# Particle motion diff eq

1. Sep 8, 2005

### infraray

I'm given F=kvx. I need to find x(t), k is a positive constant, and the particle passes thru the origin with speed Vo at time t=0.

I start by rewriting the formula as such:

dv/dt=k*dx/dt*x

I am confused now though because I now have dv,dt, and dx. I assume I need to get everything in terms of dx and dt. Can I use seperation of variables or do I need another technique?

2. Sep 8, 2005

### quasar987

Is v the speed?

If so, you got F=kvx, which can be rewriten as

$$F = k\frac{dx}{dt}x$$

and F = ma, which can be rewritten as

$$F = m\frac{d^2x}{dt^2}$$

$$k\frac{dx}{dt}x = m\frac{d^2x}{dt^2}$$

3. Sep 8, 2005

### amcavoy

Now is this where you have trouble? $kx=mx^{2}$ has solutions x=0 and x=k/m. What does this tell you about the differential equation?

Last edited: Sep 8, 2005
4. Sep 8, 2005

### infraray

Ok, after some tinkering I was able to get:
$$k\frac{dx}{dt}x = m\frac{d^2x}{dt^2}$$
Since it doesn't appear to be able to be put into a 1st order equation I assume I am out of luck with seperation, or am I?

Sorry, but I'm not sure what x=0, x=k/m tells me about the equation. Are they linear dependent? The lighter the object the further it travels?

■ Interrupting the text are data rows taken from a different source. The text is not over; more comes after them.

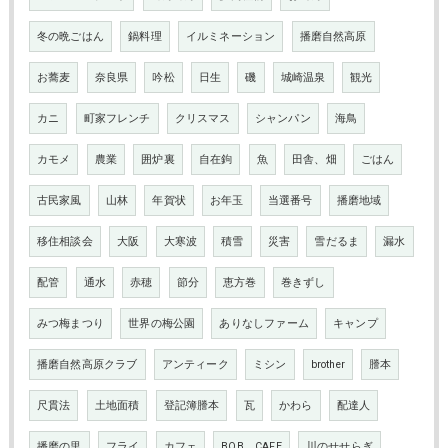
冬の晩ごはん
鍋料理
イルミネーション
播磨自然高原
お蕎麦
奈良県
吟松
日生
磯
城崎温泉
観光
カニ
町家フレンチ
クリスマス
シャンパン
海鳥
カモメ
農業
囲炉裏
自在鉤
魚
田舎、畑
ごはん
古民家風
山林
年賀状
お年玉
当選番号
播磨地域
移住相談会
大阪
大寒波
積雪
災害
雪だるま
漏水
配管
通水
赤穂
節分
恵方巻
巻きずし
みつ梅まつり
世界の梅公園
ありなしファーム
キャンプ
播磨自然高原クラブ
アンティーク
ミシン
brother
謄本
尺貫法
土地面積
登記簿謄本
瓦
かわら
配達人
播磨の里
フライ
カフェ
BOB CAFE
川のせせらぎ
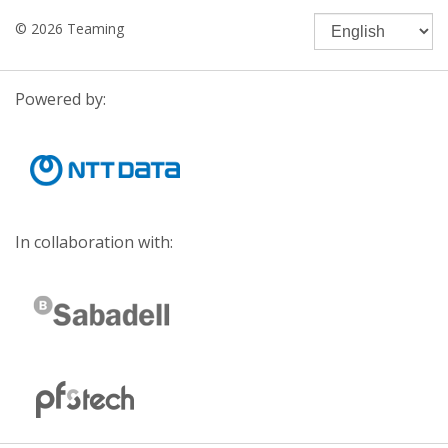
© 2026 Teaming
Powered by:
In collaboration with:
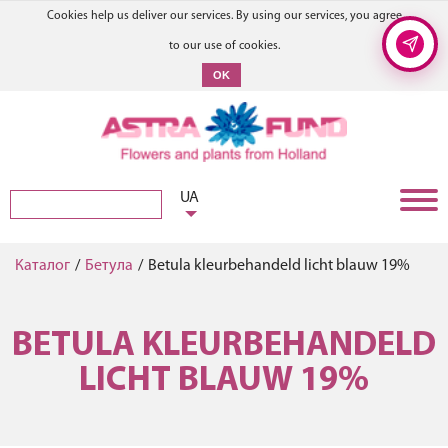
Cookies help us deliver our services. By using our services, you agree
to our use of cookies.
OK
UA
Каталог
/
Бетула
/
Betula kleurbehandeld licht blauw 19%
BETULA KLEURBEHANDELD
LICHT BLAUW 19%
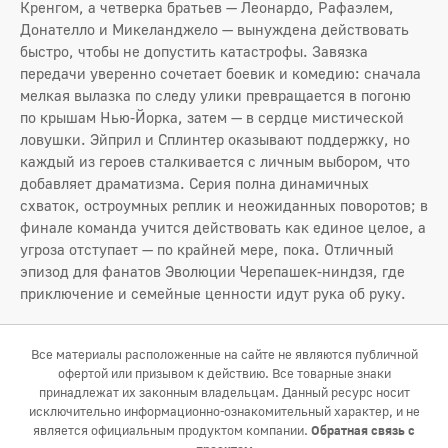
Кренгом, а четверка братьев — Леонардо, Рафаэлем,
Донателло и Микеланджело — вынуждена действовать
быстро, чтобы не допустить катастрофы. Завязка
передачи уверенно сочетает боевик и комедию: сначала
мелкая вылазка по следу улики превращается в погоню
по крышам Нью-Йорка, затем — в сердце мистической
ловушки. Эйприл и Сплинтер оказывают поддержку, но
каждый из героев сталкивается с личным выбором, что
добавляет драматизма. Серия полна динамичных
схваток, остроумных реплик и неожиданных поворотов; в
финале команда учится действовать как единое целое, а
угроза отступает — по крайней мере, пока. Отличный
эпизод для фанатов Эволюции Черепашек-ниндзя, где
приключение и семейные ценности идут рука об руку.
Все материалы расположенные на сайте не являются публичной
офертой или призывом к действию. Все товарные знаки
принадлежат их законным владельцам. Данный ресурс носит
исключительно информационно-ознакомительный характер, и не
является официальным продуктом компании.
Обратная связь с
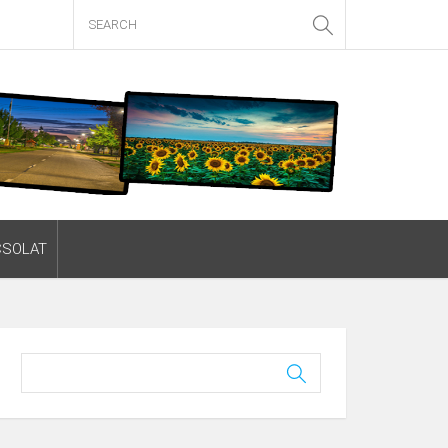
CSOLAT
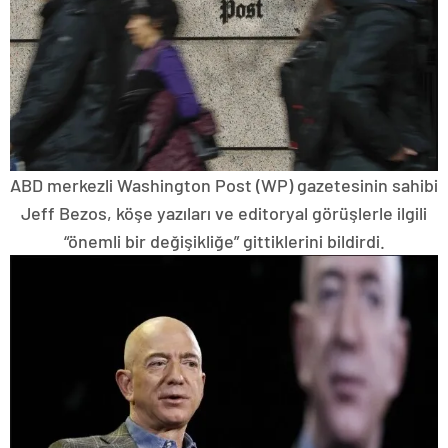
ABD merkezli Washington Post (WP) gazetesinin sahibi
Jeff Bezos, köşe yazıları ve editoryal görüşlerle ilgili
“önemli bir değişikliğe” gittiklerini bildirdi.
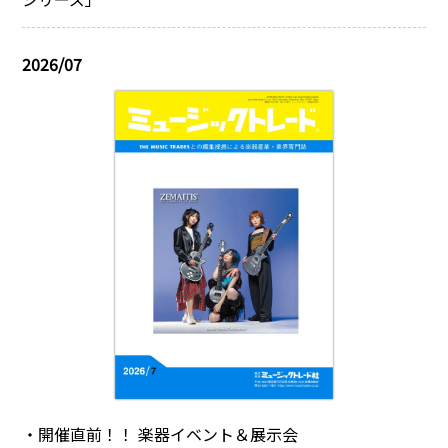
2026/07
・開催直前！！ 楽器イベント＆展示会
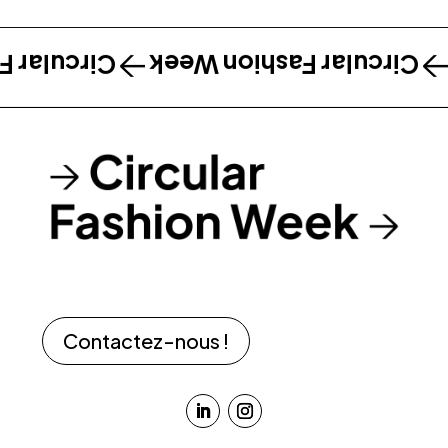
shion Week
Circular Fashion Week
Contactez-nous !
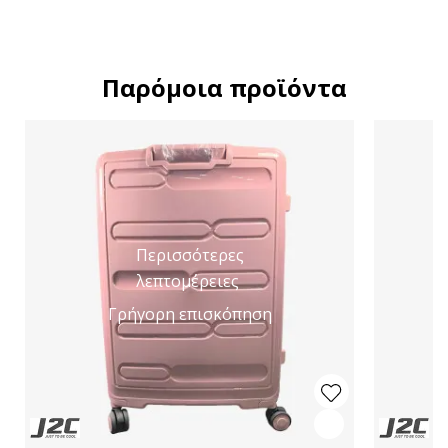
Παρόμοια προϊόντα
Περισσότερες
λεπτομέρειες
Γρήγορη επισκόπηση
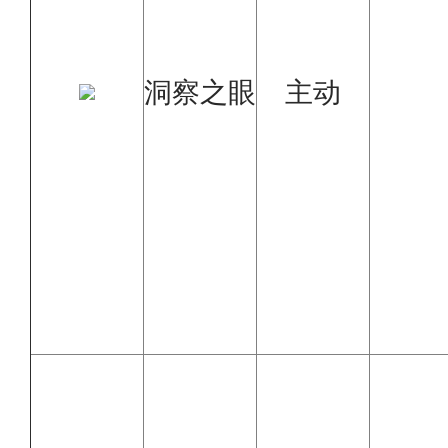
洞察之眼
主动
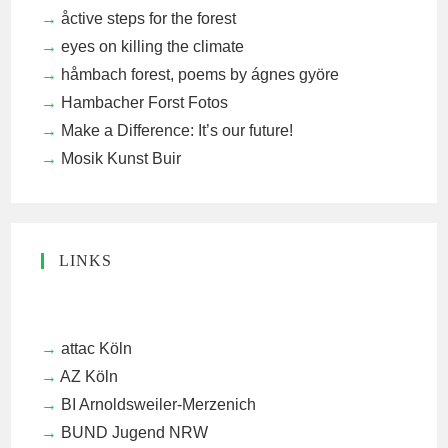
åctive steps for the forest
eyes on killing the climate
håmbach forest, poems by ágnes györe
Hambacher Forst Fotos
Make a Difference: It’s our future!
Mosik Kunst Buir
LINKS
attac Köln
AZ Köln
BI Arnoldsweiler-Merzenich
BUND Jugend NRW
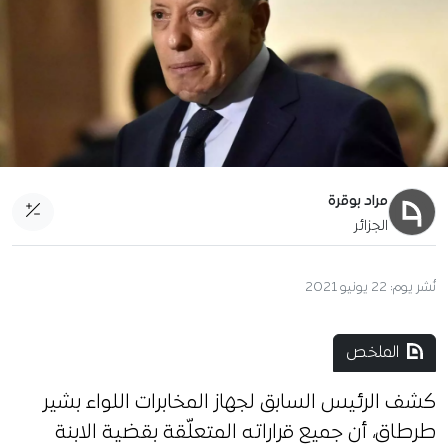
مراد بوقرة
الجزائر
نُشر يوم:
22 يونيو 2021
الملخص
كشف الرئيس السابق لجهاز المخابرات اللواء بشير
طرطاق، أن جميع قراراته المتعلّقة بقضية الابنة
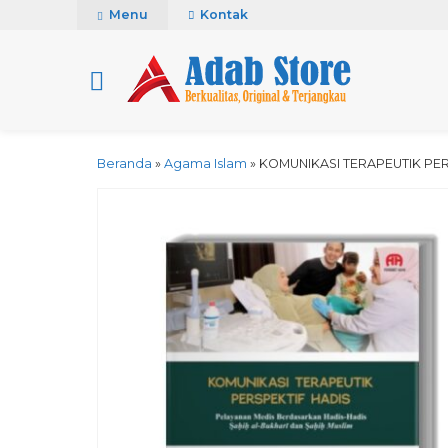
Menu
Kontak
Beranda
»
Agama Islam
»
KOMUNIKASI TERAPEUTIK PER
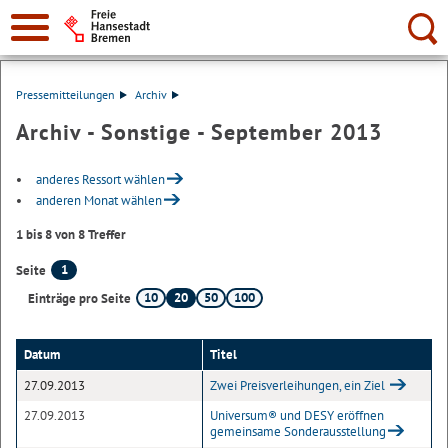
Suche:
Pressemitteilungen
Archiv
Archiv - Sonstige - September 2013
anderes Ressort wählen
anderen Monat wählen
1 bis 8 von 8 Treffer
1
Seite
10
20
50
100
Einträge pro Seite
Datum
Titel
27.09.2013
Zwei Preisverleihungen, ein Ziel
27.09.2013
Universum® und DESY eröffnen
gemeinsame Sonderausstellung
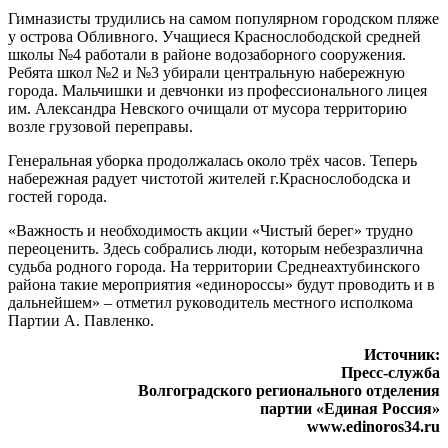
Гимназисты трудились на самом популярном городском пляже
у острова Обливного. Учащиеся Краснослободской средней
школы №4 работали в районе водозаборного сооружения.
Ребята школ №2 и №3 убирали центральную набережную
города. Мальчишки и девчонки из профессионального лицея
им. Александра Невского очищали от мусора территорию
возле грузовой переправы.
Генеральная уборка продолжалась около трёх часов. Теперь
набережная радует чистотой жителей г.Краснослободска и
гостей города.
«Важность и необходимость акции «Чистый берег» трудно
переоценить. Здесь собрались люди, которым небезразлична
судьба родного города. На территории Среднеахтубинского
района такие мероприятия «единороссы» будут проводить и в
дальнейшем» – отметил руководитель местного исполкома
Партии А. Павленко.
Источник:
Пресс-служба
Волгоградского регионального отделения
партии «Единая Россия»
www.edinoros34.ru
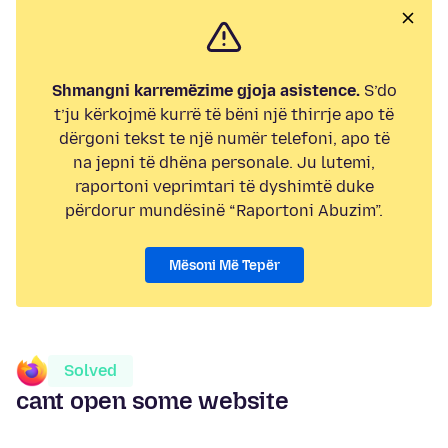
Shmangni karremëzime gjoja asistence.
S’do
t’ju kërkojmë kurrë të bëni një thirrje apo të
dërgoni tekst te një numër telefoni, apo të
na jepni të dhëna personale. Ju lutemi,
raportoni veprimtari të dyshimtë duke
përdorur mundësinë “Raportoni Abuzim”.
Mësoni Më Tepër
Solved
cant open some website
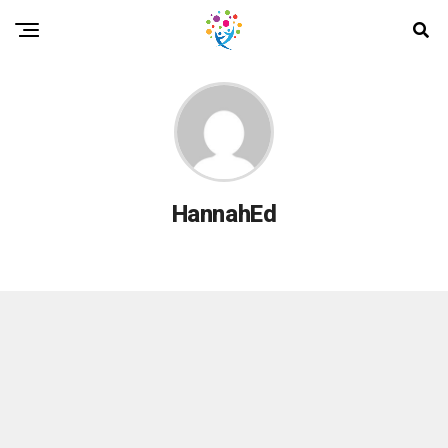
HannahEd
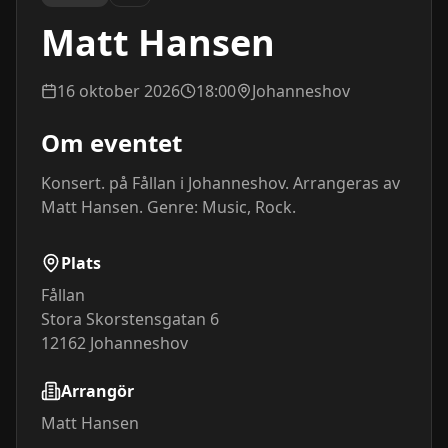
Matt Hansen
16 oktober 2026
18:00
Johanneshov
Om eventet
Konsert. på Fållan i Johanneshov. Arrangeras av 
Matt Hansen. Genre: Music, Rock.
Plats
Fållan
Stora Skorstensgatan 6
12162
Johanneshov
Arrangör
Matt Hansen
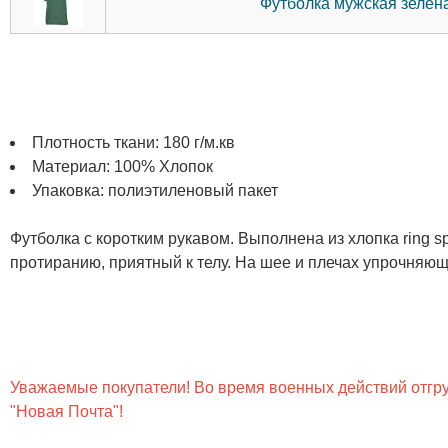
Футболка мужская зелена
Плотность ткани: 180 г/м.кв
Материал: 100% Хлопок
Упаковка: полиэтиленовый пакет
Футболка с коротким рукавом. Выполнена из хлопка ring s
протиранию, приятный к телу. На шее и плечах упрочняю
Уважаемые покупатели! Во время военных действий отгруз
"Новая Почта"!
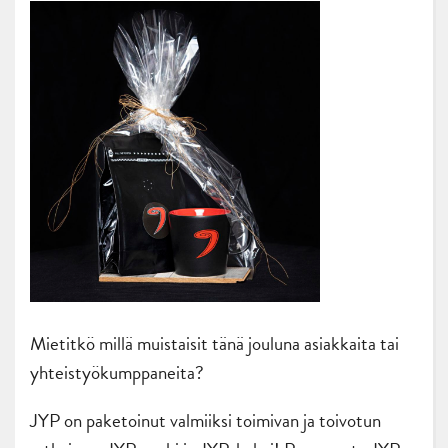
Mietitkö millä muistaisit tänä jouluna asiakkaita tai
yhteistyökumppaneita?
JYP on paketoinut valmiiksi toimivan ja toivotun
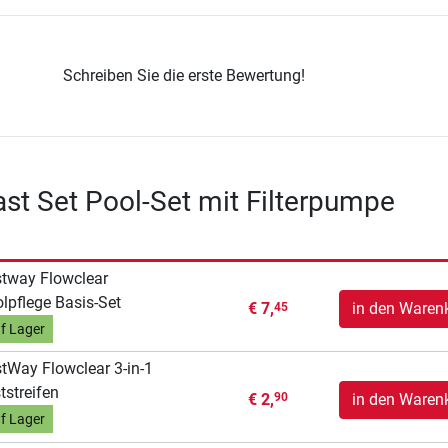
Schreiben Sie die erste Bewertung!
st Set Pool-Set mit Filterpumpe
tway Flowclear
lpflege Basis-Set
€ 7,
in den Waren
45
f Lager
tWay Flowclear 3-in-1
tstreifen
€ 2,
in den Waren
90
f Lager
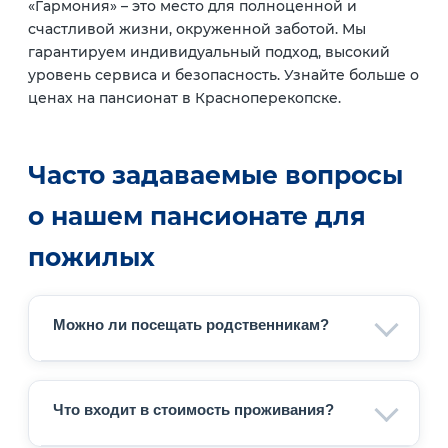
«Гармония» – это место для полноценной и
счастливой жизни, окруженной заботой. Мы
гарантируем индивидуальный подход, высокий
уровень сервиса и безопасность. Узнайте больше о
ценах на пансионат в Красноперекопске.
Часто задаваемые вопросы
о нашем пансионате для
пожилых
Можно ли посещать родственникам?
Да, мы поддерживаем тесную связь с
семьями наших постояльцев. Навещать
Что входит в стоимость проживания?
близких можно в дневное время, а также
доступны видеозвонки для удалённого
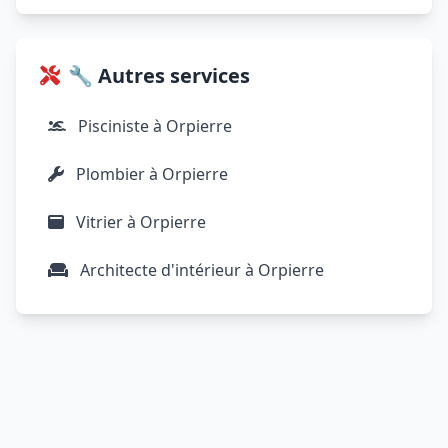
🔧 Autres services
Pisciniste à Orpierre
Plombier à Orpierre
Vitrier à Orpierre
Architecte d'intérieur à Orpierre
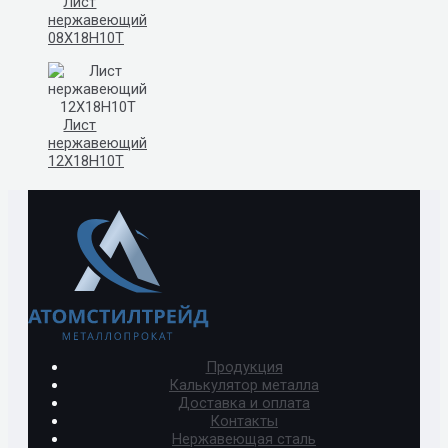
Лист
нержавеющий
08Х18Н10Т
Лист
нержавеющий
12Х18Н10Т
Продукция
Калькулятор металла
Доставка и оплата
Контакты
Нержавеющая сталь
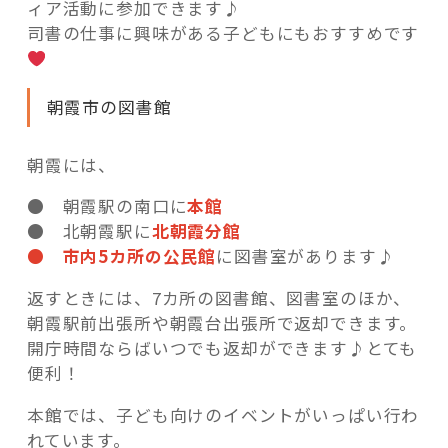
ィア活動に参加できます♪
司書の仕事に興味がある子どもにもおすすめです
朝霞市の図書館
朝霞には、
● 朝霞駅の南口に
本館
● 北朝霞駅に
北朝霞分館
● 市内5カ所の公民館
に図書室があります♪
返すときには、7カ所の図書館、図書室のほか、
朝霞駅前出張所や朝霞台出張所で返却できます。
開庁時間ならばいつでも返却ができます♪とても
便利！
本館では、子ども向けのイベントがいっぱい行わ
れています。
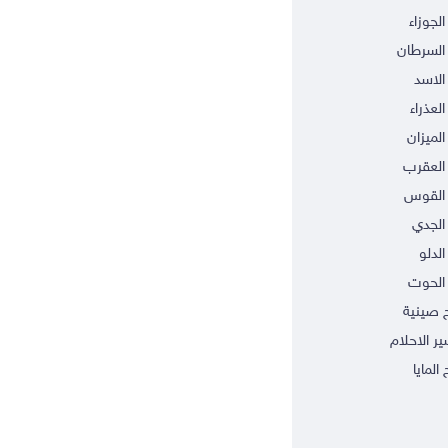
الجوزاء
السرطان
الاسد
العذراء
الميزان
العقرب
 القوس
الجدي
الدلو
الحوت
ج صينية
ر الاحلام
 المايا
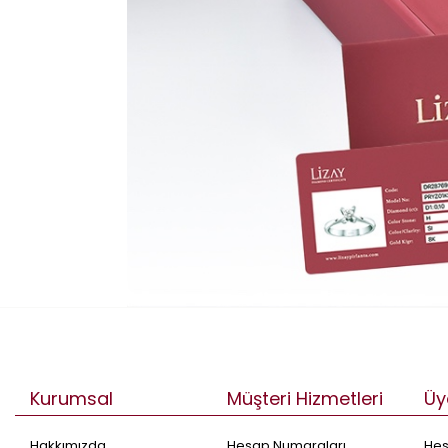
Kurumsal
Müşteri Hizmetleri
Üy
Hakkımızda
Hesap Numaraları
He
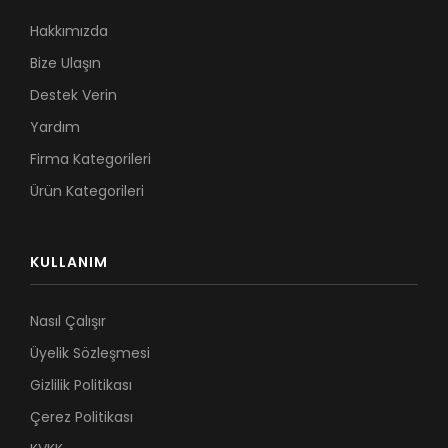
Hakkımızda
Bize Ulaşın
Destek Verin
Yardım
Firma Kategorileri
Ürün Kategorileri
KULLANIM
Nasıl Çalışır
Üyelik Sözleşmesi
Gizlilik Politikası
Çerez Politikası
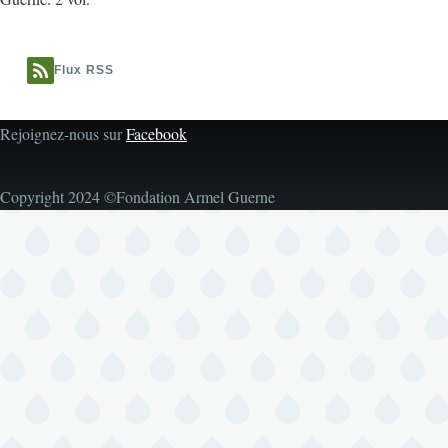
Flux RSS
Rejoignez-nous sur
Facebook
Copyright 2024 ©Fondation Armel Guerne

It's been over 2 years since diff eq and my head is a mess right now. I feel helpless. My teacher keeps saying this is easy, but when you've been away from it for a while, it is very hard. It's not like riding a bike that's for sure.

5. Sep 9, 2005

### HallsofIvy

Staff Emeritus
Try using the fact (chain rule) that
$$\frac{dv}{dt}= \frac{dv}{dx}\frac{dx}{dt}= v\frac{dv}{dx}$$
to eliminate t from the equation.

$$m\frac{dv}{dt}= mv\frac{dv}{dx}= F= kxv$$